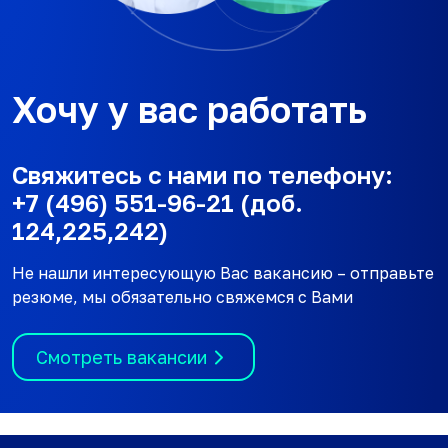
Хочу у вас работать
Свяжитесь с нами по телефону:
+7 (496) 551-96-21 (доб.
124,225,242)
Не нашли интересующую Вас вакансию – отправьте
резюме, мы обязательно свяжемся с Вами
Смотреть вакансии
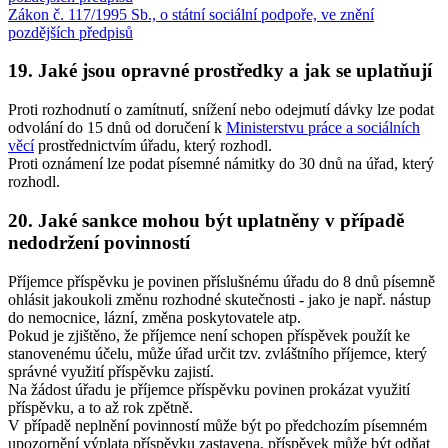
Zákon č. 117/1995 Sb., o státní sociální podpoře, ve znění
pozdějších předpisů
19. Jaké jsou opravné prostředky a jak se uplatňují
Proti rozhodnutí o zamítnutí, snížení nebo odejmutí dávky lze podat
odvolání do 15 dnů od doručení k
Ministerstvu práce a sociálních
věcí
prostřednictvím úřadu, který rozhodl.
Proti oznámení lze podat písemné námitky do 30 dnů na úřad, který
rozhodl.
20. Jaké sankce mohou být uplatněny v případě
nedodržení povinností
Příjemce příspěvku je povinen příslušnému úřadu do 8 dnů písemně
ohlásit jakoukoli změnu rozhodné skutečnosti - jako je např. nástup
do nemocnice, lázní, změna poskytovatele atp.
Pokud je zjištěno, že příjemce není schopen příspěvek použít ke
stanovenému účelu, může úřad určit tzv. zvláštního příjemce, který
správné využití příspěvku zajistí.
Na žádost úřadu je příjemce příspěvku povinen prokázat využití
příspěvku, a to až rok zpětně.
V případě neplnění povinností může být po předchozím písemném
upozornění výplata příspěvku zastavena, příspěvek může být odňat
____
_About this task_
The reply should consist only of the lines from the top of the material above through the line with "19. Jaké jsou", printed exactly, pictures omitted.

_Task response_
Хочу у вас работать
Свяжитесь с нами по телефону:
+7 (496) 551-96-21 (доб.
124,225,242)
Не нашли интересующую Вас вакансию – отправьте
резюме, мы обязательно свяжемся с Вами
Смотреть вакансии
Zákon č. 117/1995 Sb., o státní sociální podpoře, ve znění
pozdějších předpisů
19. Jaké jsou opravné prostředky a jak se uplatňují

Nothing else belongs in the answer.